Abstract
Classification by means of machine learning models constitutes one relevant technology in process automation and predictive maintenance. However, common techniques such as deep networks or random forests suffer from their black box characteristics and possible adversarial examples. In this contribution, we give an overview about a popular alternative technology from machine learning, namely modern variants of learning vector quantization, which, due to their combined discriminative and generative nature, incorporate interpretability and the possibility of explicit reject options for irregular samples. We give an explicit bound on minimum changes required for a change of the classification in case of LVQ networks with reject option, and we demonstrate the efficiency of reject options in two examples.
Zusammenfassung
Verfahren des maschinellen Lernens werden etwa zur automatisierten Klassifikation in der Prozessautomation oder vorhersagenden Wartung eingesetzt. Prominente Techiken wie tiefes Lernen oder Random Forests leiden allerdings an ihrer Black Box-Charakteristik, die sie gegen Attacken angreifbar macht. Im vorliegenden Beitrag betrachten wir eine populäre Alternative, nämlich lernende Vektorquantisierung. Diese liefert eine interpretierbare Klassifikation und eine einfache Erweiterung zu expliziter Rückweisung unsicherer Klassifikationen aufgrund ihrer Charakteristik als sowohl diskriminatives als auch daten-repräsentierendes Verfahren. Wir leiten explizite Schranken her für notwendige Änderungen eines Beispiels, um die Klassifikation zu ändern, und wir demonstrieren das Verhalten für zwei Benchmarkanwendungen.
About the authors
Johannes Brinkrolf received his master’s degree from Bielefeld University in 2016. From April 2016 to September 2016 he was a research assistant at the South Westphalia University of Applied Science. Since October 2016 he has been a PhD student at the Cognitive Interaction Technology Center of Excellence at Bielefeld University.

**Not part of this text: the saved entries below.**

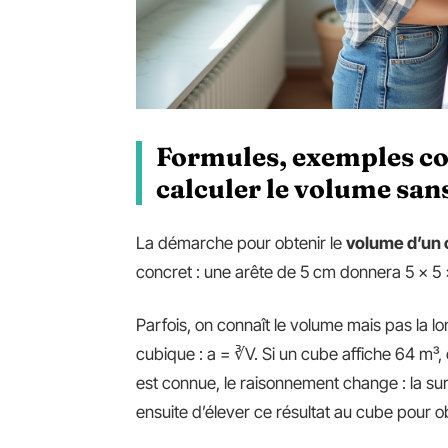
Formules, exemples con
calculer le volume san
La démarche pour obtenir le
volume d’un
concret : une arête de 5 cm donnera 5 × 5 × 
Parfois, on connaît le volume mais pas la long
cubique : a = ∛V. Si un cube affiche 64 m³,
est connue, le raisonnement change : la surf
ensuite d’élever ce résultat au cube pour o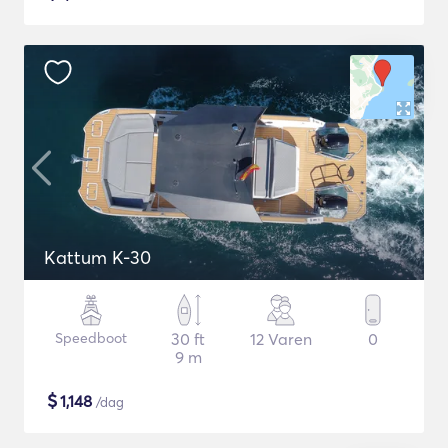
Kattum K-30
Speedboot
30 ft
12 Varen
0
9 m
$
1,148
/dag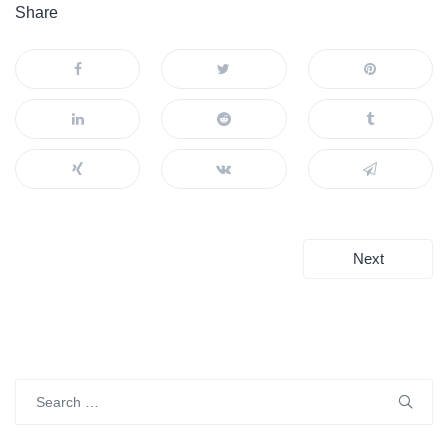
Share
投
Next
稿
ナ
ビ
Search
ゲ
for: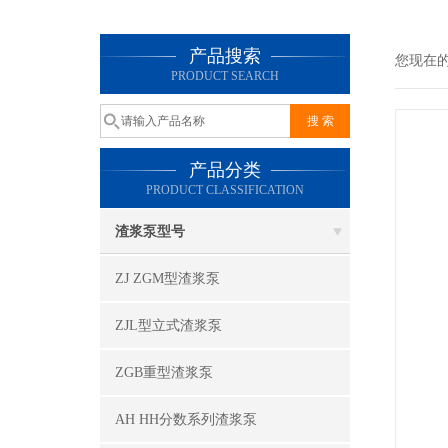
产品搜索
您现在
PRODUCT SEARCH
产品分类
PRODUCT CLASSIFICATION
渣浆泵型号
ZJ ZGM型渣浆泵
ZJL型立式渣浆泵
ZGB重型渣浆泵
AH HH分数系列渣浆泵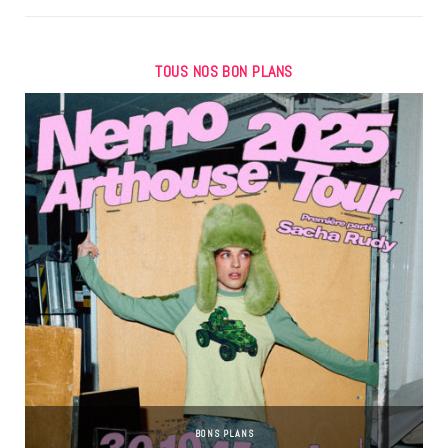
TOUS NOS BON PLANS
BONS PLANS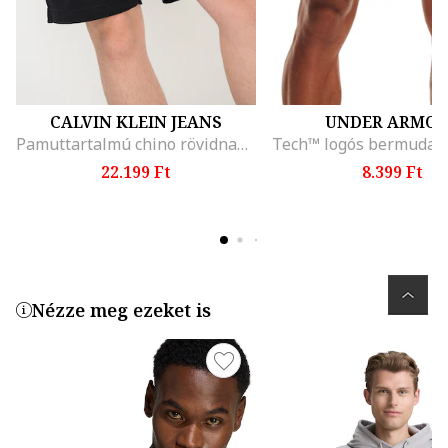
CALVIN KLEIN JEANS
UNDER ARMO
Pamuttartalmú chino rövidnadrág, Fekete
22.199 Ft
8.399 Ft
Nézze meg ezeket is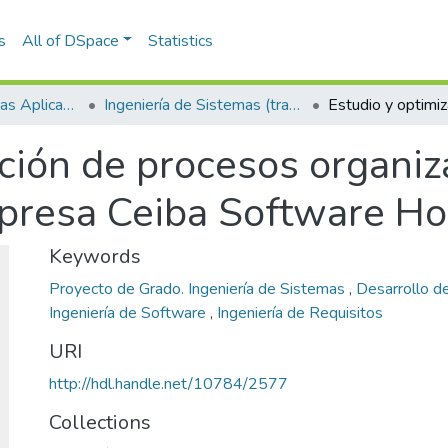
s
All of DSpace
Statistics
Escuela de Ciencias Aplicadas e Ingeniería
Ingeniería de Sistemas (trabajo de grado)
ación de procesos organiz
presa Ceiba Software Ho
Keywords
Proyecto de Grado. Ingeniería de Sistemas
,
Desarrollo d
Ingeniería de Software
,
Ingeniería de Requisitos
URI
http://hdl.handle.net/10784/2577
Collections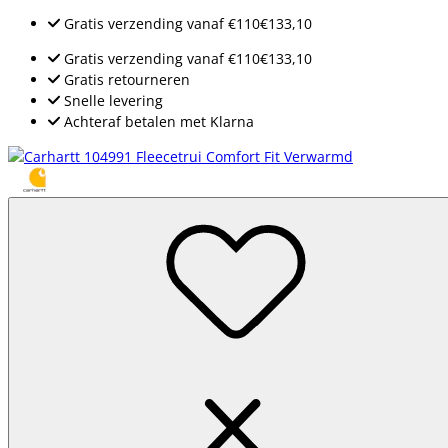
Gratis verzending
vanaf
€110
€133,10
Gratis verzending
vanaf
€110
€133,10
Gratis retourneren
Snelle levering
Achteraf betalen met Klarna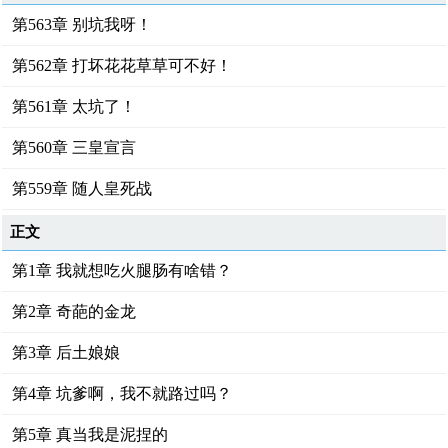
第563章 别坑我呀！
第562章 打坏花花草草可不好！
第561章 太坑了！
第560章 三皇宣言
第559章 随人皇死战
正文
第1章 我就想吃火腿肠有啥错？
第2章 奇葩的金龙
第3章 后土娘娘
第4章 坑爹啊，我不就路过吗？
第5章 真当我是泥捏的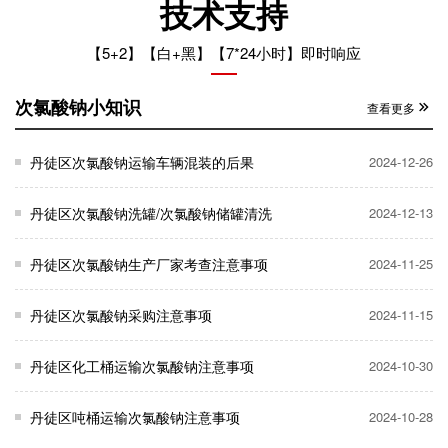
技术支持
【5+2】【白+黑】【7*24小时】即时响应
次氯酸钠小知识
查看更多
丹徒区次氯酸钠运输车辆混装的后果
2024-12-26
丹徒区次氯酸钠洗罐/次氯酸钠储罐清洗
2024-12-13
丹徒区次氯酸钠生产厂家考查注意事项
2024-11-25
丹徒区次氯酸钠采购注意事项
2024-11-15
丹徒区化工桶运输次氯酸钠注意事项
2024-10-30
丹徒区吨桶运输次氯酸钠注意事项
2024-10-28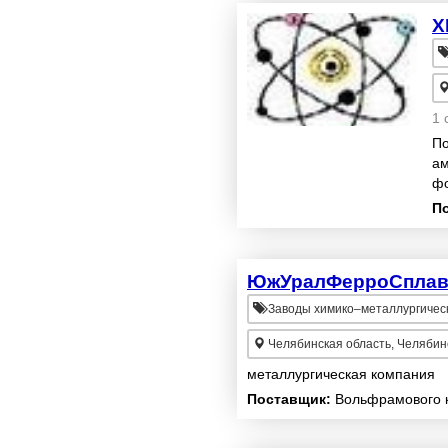
Х
1 
По
ам
фо
Мо
П
38
ЮжУралФерроСпла
Заводы химико–металлургичес
Челябинская область, Челябин
металлургическая компания
Поставщик:
Вольфрамового к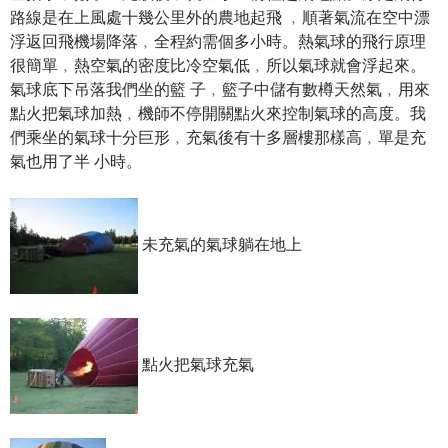
路線是在上風處十幾公里外的農地起飛 ﹐順著氣流在空中漂
浮返回飛機場降落﹐全程約需個多小時。熱氣球的飛行原理
很簡單﹐熱空氣的密度比冷空氣低﹐所以氣球就會浮起來。
氣球底下吊落我們坐的籃 子﹐籃子中儲有數樽天然氣﹐用來
點火把氣球加熱﹐機師不停開關點火來控制氣球的高度。我
們乘坐的氣球十分巨形﹐充氣後有十多層樓那樣高﹐單是充
氣也用了半 小時。
未充氣的氣球躺在地上
點火把氣球充氣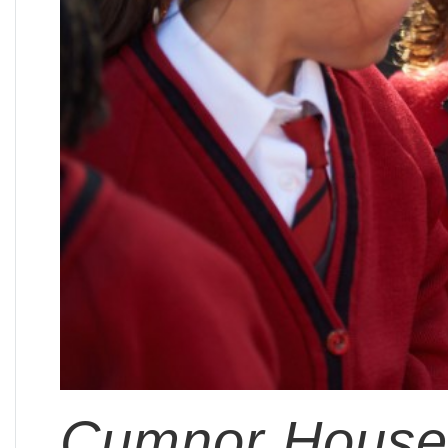
Cumnor House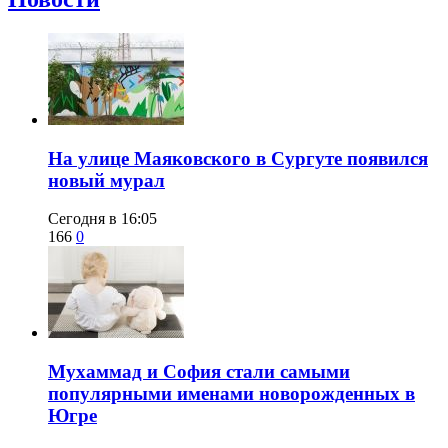
​На улице Маяковского в Сургуте появился
новый мурал
Сегодня в 16:05
166
0
​Мухаммад и София стали самыми
популярными именами новорожденных в
Югре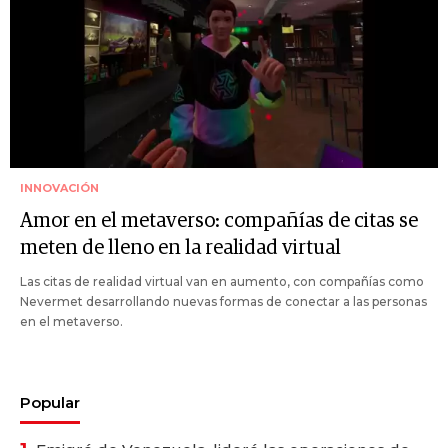
INNOVACIÓN
Amor en el metaverso: compañías de citas se
meten de lleno en la realidad virtual
Las citas de realidad virtual van en aumento, con compañías como
Nevermet desarrollando nuevas formas de conectar a las personas
en el metaverso.
Popular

Barbara Hammer received her Ph.D. in Computer Science in 1999 and her venia legendi in Computer Science in 2003, both from the University of Osnabrueck, Germany. From 2000-2004, she was chair of the junior research group ‘Learning with Neural Methods on Structured Data’ at the University of Osnabrueck before accepting an offer as professor for Theoretical Computer Science at Clausthal University of Technology, Germany, in 2004. Since 2010, she holds a professorship for Theoretical Computer Science for Cognitive Systems at the CITEC cluster of excellence at Bielefeld University, Germany. Several research stays have taken her to Italy, the U.K., India, France, the Netherlands, and the U.S.A. Her areas of expertise include hybrid systems, self-organizing maps, clustering, and recurrent networks as well as applications in bioinformatics, industrial process monitoring, or cognitive science. She chaired the IEEE CIS Technical Committee on Data Mining in 2013/2014, and she is chair of the Fachgruppe Neural Networks of the GI and vice-chair of the GNNs. She has published more than 200 contributions to international conferences / journals, and she is coauthor/editor of four books.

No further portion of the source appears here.